Negli anni successivi, la platea dei lavoratori socialmente utili si espanse: a metà degli anni Ottanta, quanto stabilito dalla Legge 390/1981 venne esteso a tutto il territorio nazionale; nei primi anni Novanta, addirittura, dall’includervi i soli lavoratori in Cigs, si passò anche ad inglobarvi ulteriori categorie di lavoratori svantaggiati (lavoratori in mobilità, disoccupati da oltre 2 anni ed altri ancora).
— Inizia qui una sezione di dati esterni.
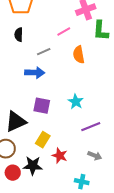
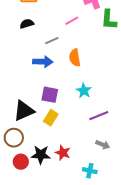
black semicircle: (19, 35) -> (27, 24), turned 72
orange semicircle: (79, 55) -> (75, 58), moved
yellow rectangle: (43, 140) -> (51, 118), moved
red star: (60, 156) -> (63, 153), moved

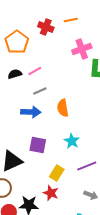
pink line: (72, 21) -> (35, 71), moved
yellow rectangle: (51, 118) -> (57, 173), moved
red star: (63, 153) -> (51, 193), moved

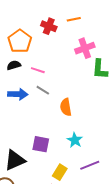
pink line: (35, 71) -> (38, 70), turned 48
black semicircle: (15, 74) -> (14, 65), moved
gray line: (40, 91) -> (43, 90), turned 56
blue arrow: (31, 112) -> (18, 94), moved

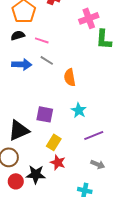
yellow rectangle: (60, 172) -> (54, 142), moved

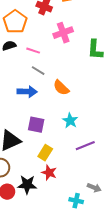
pink cross: (89, 18) -> (63, 33), moved
blue arrow: (22, 64) -> (27, 92), moved
orange semicircle: (70, 77) -> (61, 88), turned -36
gray arrow: (98, 164) -> (94, 188), moved

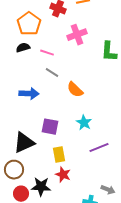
blue arrow: (27, 92) -> (29, 94), moved
yellow rectangle: (45, 153) -> (59, 155), turned -42

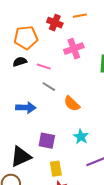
orange pentagon: (29, 24) -> (26, 38), turned 30

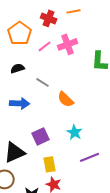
orange pentagon: (26, 38) -> (20, 33), turned -30
black semicircle: (20, 62) -> (18, 68), moved
pink line: (44, 67) -> (45, 46), moved, turned -56
purple square: (47, 141) -> (41, 136), turned -36

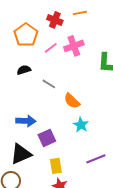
blue arrow: (20, 103) -> (26, 121), moved
cyan star: (75, 132) -> (81, 125), moved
Con i primi anni Duemila cessò la possibilità di approvare nuovi progetti di attività socialmente utili (ASU), ossia quelle attività finalizzate, nello specifico, a:
- prendersi cura ed assistere bambini, adolescenti e anziani;
- riabilitare e recuperare ex detenuti, ex tossicodipendenti e portatori di handicap;
- assistere soggetti in condizioni di disagio ed emarginazione;
- preservare e tutelare l’ambiente;
- mettere in sicurezza gli edifici;
- migliorare le condizioni per lo sviluppo turistico.
Vennero però procrastinate le ASU già in corso, che vedevano impiegati migliaia di lavoratori socialmente utili, e si iniziò a impostare un percorso volto alla stabilizzazione di tali lavoratori.
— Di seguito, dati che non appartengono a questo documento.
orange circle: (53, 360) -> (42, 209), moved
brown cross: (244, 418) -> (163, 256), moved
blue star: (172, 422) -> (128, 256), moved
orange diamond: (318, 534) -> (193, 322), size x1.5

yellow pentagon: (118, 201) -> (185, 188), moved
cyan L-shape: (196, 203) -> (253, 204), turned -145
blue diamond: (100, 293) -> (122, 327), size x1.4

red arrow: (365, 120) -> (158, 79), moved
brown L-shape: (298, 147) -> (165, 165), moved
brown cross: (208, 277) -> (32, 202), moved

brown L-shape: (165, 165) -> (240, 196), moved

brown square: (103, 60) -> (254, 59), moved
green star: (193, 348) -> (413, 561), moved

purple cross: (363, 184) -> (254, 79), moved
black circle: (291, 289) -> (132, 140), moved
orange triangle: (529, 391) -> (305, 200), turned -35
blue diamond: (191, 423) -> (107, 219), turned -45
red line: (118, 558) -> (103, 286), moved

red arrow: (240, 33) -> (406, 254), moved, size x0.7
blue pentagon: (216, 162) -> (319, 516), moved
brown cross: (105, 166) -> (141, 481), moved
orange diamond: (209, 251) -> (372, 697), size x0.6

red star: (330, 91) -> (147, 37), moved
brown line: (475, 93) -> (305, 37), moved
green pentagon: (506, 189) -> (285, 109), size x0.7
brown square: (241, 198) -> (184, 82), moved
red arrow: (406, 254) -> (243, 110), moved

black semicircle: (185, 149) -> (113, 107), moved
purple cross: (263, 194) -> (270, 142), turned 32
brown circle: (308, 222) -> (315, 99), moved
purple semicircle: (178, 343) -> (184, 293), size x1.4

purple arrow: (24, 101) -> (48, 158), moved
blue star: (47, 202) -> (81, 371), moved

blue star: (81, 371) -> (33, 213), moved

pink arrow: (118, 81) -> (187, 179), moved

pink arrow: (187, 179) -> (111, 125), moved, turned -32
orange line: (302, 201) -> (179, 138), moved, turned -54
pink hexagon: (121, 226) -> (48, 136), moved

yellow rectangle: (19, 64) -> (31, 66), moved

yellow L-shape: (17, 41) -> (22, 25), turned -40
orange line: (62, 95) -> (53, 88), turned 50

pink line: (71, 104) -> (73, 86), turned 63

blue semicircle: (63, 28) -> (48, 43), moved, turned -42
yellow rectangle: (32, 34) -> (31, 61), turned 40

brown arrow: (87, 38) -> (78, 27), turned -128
I lavori di pubblica utilità (LPU)
Mentre gli LSU tradizionali venivano quindi progressivamente ad esaurirsi, con il Decreto 26 marzo 2001 del Ministero della Giustizia furono gettate le basi dei lavori di pubblica utilità (LPU). Non si tratta, in questo caso, di lavori socialmente utili per disoccupati: a svolgere le stesse mansioni previste dagli LSU tradizionali sono stavolta i condannati per reati penali, la cui pena sostitutiva, alternativa alla detenzione, è proprio quella di occuparsi del bene comune.
Lavori socialmente utili: stipendio e inquadramento contrattuale
In ambedue i casi citati, LSU ed LPU, siamo di fronte ad attività che – come recita la sentenza del Consiglio di Stato 1253/2007, “[…] non ne consentono la qualificazione come rapporto di impiego; e ciò per la considerazione che il rapporto dei lavoratori socialmente utili trae origine da motivi assistenziali (rientrando nel quadro dei cosiddetti ammortizzatori sociali); e riguarda un impegno lavorativo certamente precario; non comporta la cancellazione dalle liste di collocamento; presenta caratteri del tutto peculiari quali l’occupazione per non più di ottanta ore mensili, il compenso orario uguale per tutti (sostitutivo della indennità di disoccupazione) versato dallo Stato e non dal datore di lavoro, la limitazione delle assicurazioni obbligatorie solo a quelle contro gli infortuni e le malattie professionali.“
In merito al compenso percepito, esso è erogato dall’INPS ed è pari – dato del 2023 – a 656,44 €, per un impegno settimanale pari a 20 ore e per non più di 8 ore giornaliere.